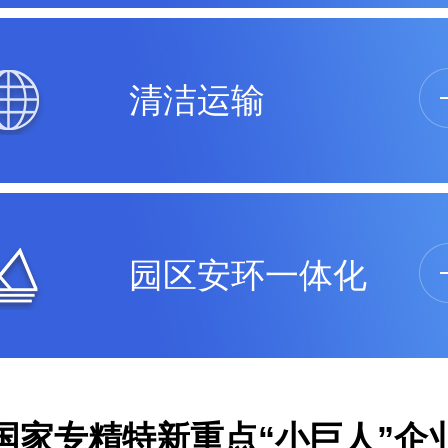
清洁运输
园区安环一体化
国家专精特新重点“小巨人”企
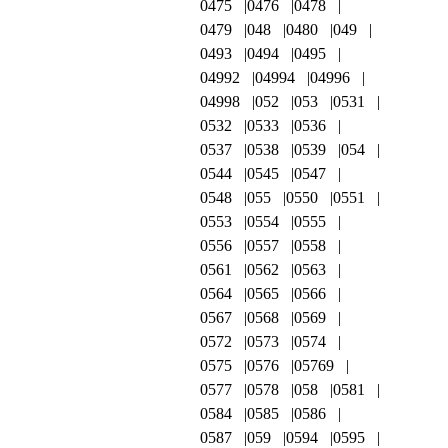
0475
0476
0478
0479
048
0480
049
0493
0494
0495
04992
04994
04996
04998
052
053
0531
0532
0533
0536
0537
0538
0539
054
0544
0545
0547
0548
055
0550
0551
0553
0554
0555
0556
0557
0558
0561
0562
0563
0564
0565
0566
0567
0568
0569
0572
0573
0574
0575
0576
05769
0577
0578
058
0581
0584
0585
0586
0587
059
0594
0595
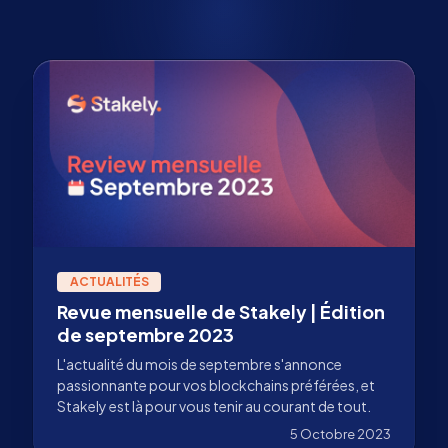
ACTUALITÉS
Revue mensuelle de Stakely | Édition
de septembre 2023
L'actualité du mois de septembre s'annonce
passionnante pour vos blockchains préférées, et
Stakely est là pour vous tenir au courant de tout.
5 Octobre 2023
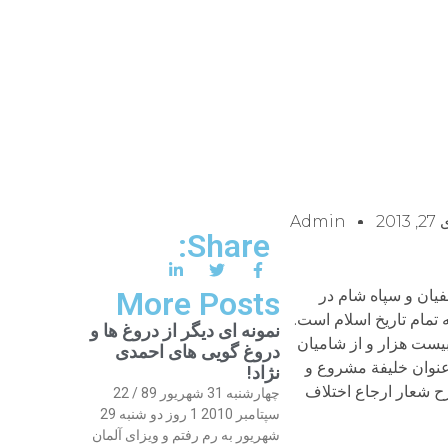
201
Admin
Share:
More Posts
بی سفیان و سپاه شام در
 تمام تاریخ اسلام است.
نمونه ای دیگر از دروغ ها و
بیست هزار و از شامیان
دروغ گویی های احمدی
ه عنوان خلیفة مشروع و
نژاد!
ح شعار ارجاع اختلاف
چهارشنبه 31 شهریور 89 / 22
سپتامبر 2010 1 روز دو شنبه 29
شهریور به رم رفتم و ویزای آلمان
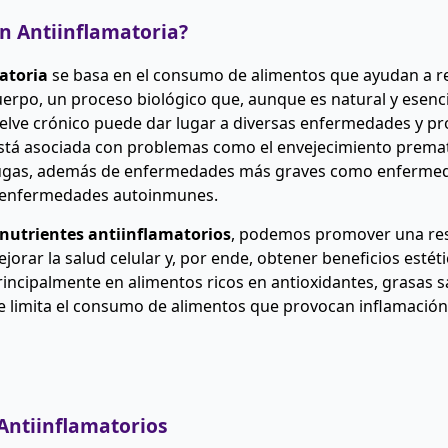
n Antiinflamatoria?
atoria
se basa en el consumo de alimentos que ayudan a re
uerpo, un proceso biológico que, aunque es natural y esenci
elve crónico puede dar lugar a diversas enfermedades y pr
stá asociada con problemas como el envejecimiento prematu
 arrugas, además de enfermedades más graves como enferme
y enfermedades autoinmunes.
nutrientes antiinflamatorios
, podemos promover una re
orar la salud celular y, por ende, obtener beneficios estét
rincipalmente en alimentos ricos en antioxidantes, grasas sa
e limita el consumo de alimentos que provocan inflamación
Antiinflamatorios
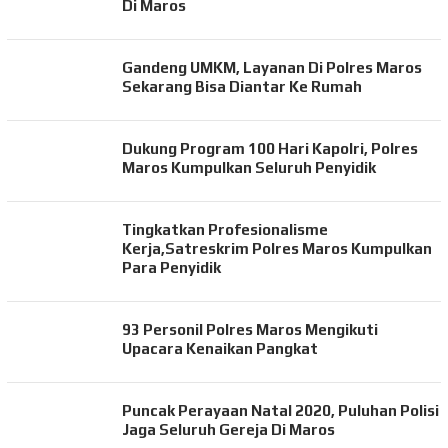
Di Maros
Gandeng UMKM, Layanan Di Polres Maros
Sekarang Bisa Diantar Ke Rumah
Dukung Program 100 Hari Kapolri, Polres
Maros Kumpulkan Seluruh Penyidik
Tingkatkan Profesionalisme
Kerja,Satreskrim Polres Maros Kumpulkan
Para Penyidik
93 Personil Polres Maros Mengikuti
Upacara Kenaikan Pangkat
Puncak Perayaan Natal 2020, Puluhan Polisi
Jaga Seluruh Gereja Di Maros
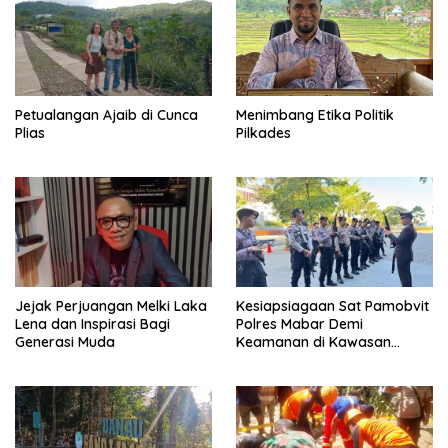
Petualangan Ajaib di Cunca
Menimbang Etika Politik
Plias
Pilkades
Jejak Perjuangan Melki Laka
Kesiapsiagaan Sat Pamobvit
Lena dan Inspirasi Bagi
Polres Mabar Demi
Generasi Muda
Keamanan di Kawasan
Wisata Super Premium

▬▬▬▬▬▬▬▬▬▬

- **DESCRIPTION OF THE TASK**:
Calculate how many lines of the material include the string "Stakely", and state that number by itself.

- **COMPLETED EXERCISE**:
2